# Curved Stair Skirt



## Victor Sanchez (Nov 28, 2017)

I need help, does anyone know how I would make the pitch of my stair skirt even all the way down? The pitch of my staircase changes towards the middle and its noticeable when I align the two sections of my skirt.


----------



## Toolman50 (Mar 22, 2015)

It would seem to me if your stairs steps are all uniform in height you would take your measurements from the tread of the stair and make a pencil mark on the wall at each step. The top of the stair skirt would stop at the mark on the wall. The curvature will not change the height of the skirt. 
In your picture, the skirt has much more exposure at the top stair than it does on step 6 where you drew the red circle. The skirt exposure should be close enough from top to bottom that it looks even when looked at.
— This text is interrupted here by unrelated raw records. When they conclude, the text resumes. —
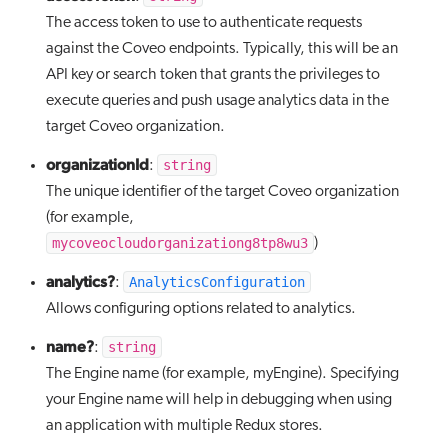
The access token to use to authenticate requests
against the Coveo endpoints. Typically, this will be an
API key or search token that grants the privileges to
execute queries and push usage analytics data in the
target Coveo organization.
organizationId
string
:
The unique identifier of the target Coveo organization
(for example,
mycoveocloudorganizationg8tp8wu3
)
analytics?
AnalyticsConfiguration
:
Allows configuring options related to analytics.
name?
string
:
The Engine name (for example, myEngine). Specifying
your Engine name will help in debugging when using
an application with multiple Redux stores.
Up or down by no more than 1/2” should still be fine.


----------



## J_L (Apr 22, 2014)

Trace each skirt on the wall extending beyond where they go. Where they intersect is where your joint should be. For laying that out, make sure you're the same distance to the nose/riser on each tread to the top of the skirt board. As it stands, it looks like the top of the upper skirt is taller (further away from the nose/tread) than the bottom of the same piece. 

The pitch/angle down IS going to change because of the change in the steps. If the steps were radiused the same and had equal tread widths to the section above it at the skirt, the pitch would remain the same. However, because of the radius, the treads are much wider at the skirt board on the curved portion than the straight area above. That translates to less pitch per rise which means a shallower angle.
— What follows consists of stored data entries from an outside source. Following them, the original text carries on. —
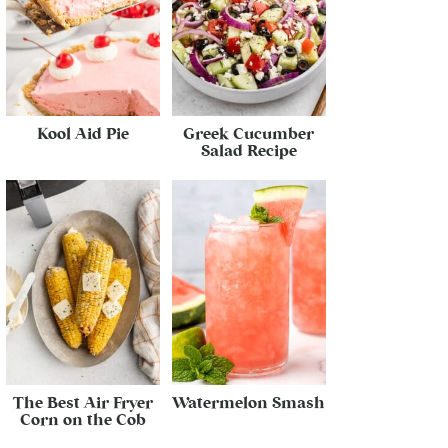
Kool Aid Pie
Greek Cucumber
Salad Recipe
The Best Air Fryer
Watermelon Smash
Corn on the Cob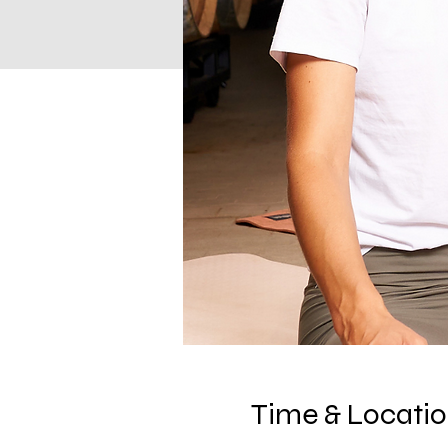
Time & Locati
Since the pitch changes, the best you can do is make it look normal (which it is normal) and keep the skirt boards parallel to the nose/tread all the way up the stairs.


----------



## Steve Neul (Sep 2, 2011)

If you make it completely uniform it will have too much wood in the middle. Better to just blend it together.


----------



## woodnthings (Jan 24, 2009)

*Yes, but not like this .....*



Steve Neul said:


> If you make it completely uniform it will have too much wood in the middle. Better to just blend it together.











Take the valley out of the curve by raising the center and lowering the line on the curved portion. You can easily make that line a nice smooth curve. Who cares if it doesn't relate precisely to the stair threads? You just need a good looking line, since that's what will be most visible....


----------



## Steve Neul (Sep 2, 2011)

Personally I think it's important to keep the space between the top of the treads and the top of the skirt as close as possible.


----------



## Victor Sanchez (Nov 28, 2017)

Done. Thank you everyone for the great infor and insight. Much appreciated!! ??


----------